Une vision trop technologique de l’innovation: le syndrôme des Jetsons

Lorsque nous parlons d’innovation, nous pensons très souvent à l’innovation technologique. Posez la question de définir l’innovation dans un séminaire, et on vous répondra « introduction de nouveaux produits ». Insistez un peu et on concédera « Nouveaux processus ». Or l’innovation, c’est bien plus que l’introduction de nouveaux produits ou la conception de nouveaux processus. Beaucoup d’innovations concernent les services et plus généralement la façon de procéder. Beaucoup d’innovations sont de nature sociale au sens où elles modifient le comportement individuel et de groupe, les valeurs et les normes. Or ces changements sont extrêmement difficiles à anticiper. Ce qui est encore plus dur, c’est de lier le changement technologique et le changement social, en particulier l’impact du premier sur le second.

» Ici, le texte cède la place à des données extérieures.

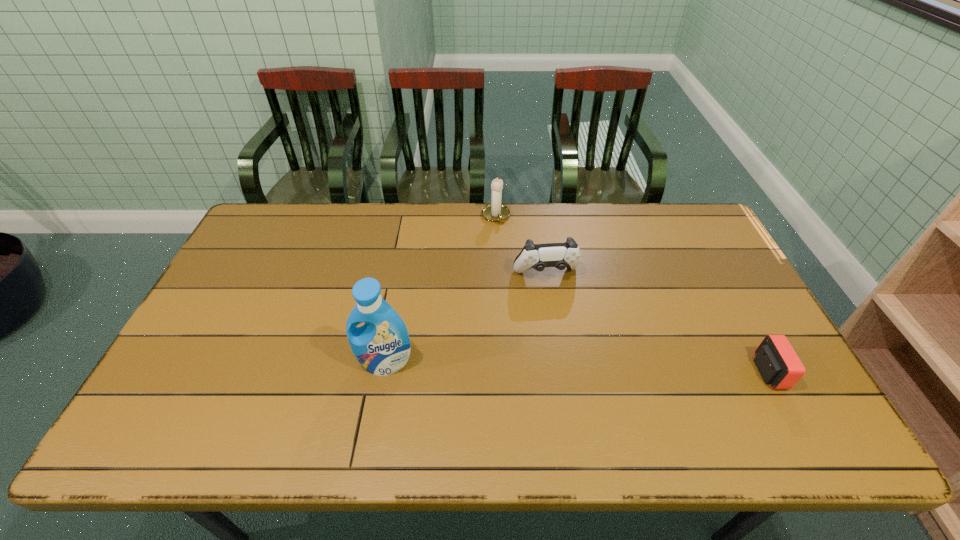 I want to click on free space on the desktop that is between the detergent and the shortest object and is positioned on the front-facing side of the second farthest object, so click(x=572, y=367).

Find the location of a particular element. This screenshot has height=540, width=960. vacant spot on the desktop that is between the leftmost object and the rightmost object and is positioned on the handle side of the second tallest object is located at coordinates (557, 367).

La difficulté d’anticiper les effets des changements technologiques, et plus généralement d’imaginer l’avenir au-delà des seules innovations techniques, est illustrée par un dessin animé américain culte des années 60, les Jetson’s. La série se déroule dans un avenir lointain dans lequel la technologie règne. Les Jetson sont une famille américaine typique, qui va au travail en fusée, dispose d’une bonne robot, a des écrans de télévision partout et vit dans un univers où les immeubles et les écoles flottent dans l’air. Deux choses frappent. La première c’est que beaucoup de technologies qui nous sont familières aujourd’hui n’ont pas été imaginées par les auteurs de la série. Pas d’ordinateur sur le bureau, pas de téléphone portable, notamment. Même sous l’angle purement technologique, l’avenir est difficile à anticiper. La seconde, c’est que autant la série est imaginative sur le plan technique, autant elle est rétrograde sur le plan social: la famille Jetson est une famille de classe moyenne américaine caricaturale des années 50: monsieur travaille dans un bureau avec un chef irascible, madame ne travaille pas, elle passe sa journée à faire du shopping avec l’argent que lui donne son mari, ils ont deux enfants, la fille est frivole et se pomponne en face de son écran, et le garçon est passionné par la technique. Le soir ils regardent la télévision en famille avec leur chien.

Les Jetson illustrent là bien une difficulté, que l’on peut résumer comme le syndrome des 5ans/50ans: on a tendance à sur-évaluer l’impact du changement technologique à court terme (imaginer dans les années 50 que tout le monde irait en fusée au travail en l’an 2000), mais à sous-évaluer cet impact à long terme, notamment sur le plan démographique et social. La famille américaine d’aujourd’hui – si tant est qu’il en existe un seul modèle – n’a plus rien à voir avec celle des années 50. Plus généralement, l’évolution technique continue, difficile à anticiper, s’accompagne de changements sociaux encore plus difficiles à anticiper. Je me souviens ainsi d’une anecdote à partir du livre Le meilleur des mondes d’Aldous Huxley, lui aussi un essai d’anticipation écrit dans les années 30. Le roman décrit une sorte de dictature douce dans laquelle les individus sont maintenus en état de bonheur permanent grâce à une drogue dont la prise est imposée. Là aussi, on se déplace en hélicoptère quotidiennement. J’en discutais avec une dame qui l’avait lu quand elle était adolescente dans les années 50, et elle me disait: « Tout ce que Huxley imaginait me paraissait plausible, mais un monde où les filles s’habilleraient en pantalon, ça c’était impossible à admettre. » Le pantalon pour les filles, ce n’est pas techno, mais, d’une certaine manière, c’est révolutionnaire.

Faites l’exercice vous-même: prenez une technologie et essayez d’imaginer son impact sur la société. Notez tout. Ensuite, partez du principe que tout ce que vous avez noté est soit faux, soit très sous-estimé. Multipliez certains de vos scénarios par dix. Remuez, goûtez.